PANDAS/PANS AWARENESS DAY
10.09.2014
Today, October 9th is known as Pediatric Acute Neuropsychiatric Syndrome, or PANS Awareness Day. So as to educate others on Pediatric Acute Neuropsychiatric Syndrome, Tools to Grow is extremely honored to have Janice Tona PhD, OTR as our first guest blogger. Dr. Tona is currently a clinical assistant professor in the rehabilitation science department at the University of Buffalo in New York State, USA. Her research interests include the role of Occupational Therapy in children with PANS and functional difficulties among individuals with Tourette syndrome. Please see her entire biography at the conclusion of the blog.
Autumn is underway with kids back at school, rustling leaves, pumpkin festivals, and Halloween parties - a beautiful change of season in preparation for the long winter ahead. For many children, autumn also signals illnesses – everything from allergies to the mold on leaves, to coughs and sniffles passed among classmates, to the all-too-common strep throat. Most families will manage these inconveniences with a few trips to the doctor, the drug store, and a few days off from school. However, for some children, these seemingly simple challenges to health may trigger a complex set of immune responses culminating in sudden and abrupt changes in personality and mental health including a sudden onset of obsessive and compulsive symptoms, refusal to eat, separation anxiety, nighttime bedwetting and daytime urinary frequency, deterioration in handwriting, sensory defensiveness, major depression, and loss of math skills.
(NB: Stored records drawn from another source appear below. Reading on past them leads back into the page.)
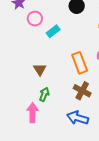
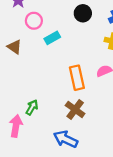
brown triangle: (40, 69) -> (15, 47), moved, turned -32

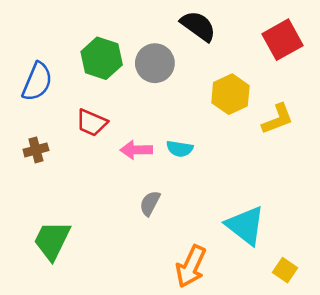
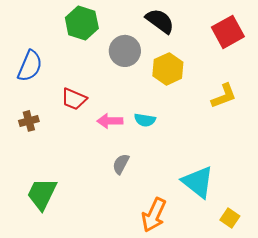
green hexagon: (102, 58) -> (82, 23), moved
yellow hexagon: (230, 94) -> (168, 69), moved

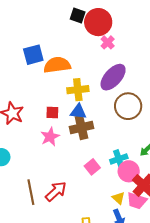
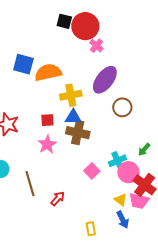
blue square: (33, 55) -> (23, 64), turned 35
brown circle: (128, 106) -> (122, 107), size x0.7
brown cross: (81, 127) -> (78, 133), turned 30
red arrow: (56, 191) -> (58, 198), size x0.7
brown line: (31, 192) -> (30, 184), moved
It is quite likely that the connection between the simple illness and the onset of neuropsychiatric symptoms shortly thereafter will go unnoticed, as seen in this video from a family. The child may be evaluated by many physical and mental health professionals including occupational therapists in an effort to help parents answer the question “what happened to my child”? as can be seen in this video from families and doctors. Slowly, the symptoms will likely subside, but some residual problems may remain and the symptoms may return the next time the child experiences illness. These children have a recently-identified condition called Pediatric Acute-Onset Neuropsychiatric Syndrome, or PANS.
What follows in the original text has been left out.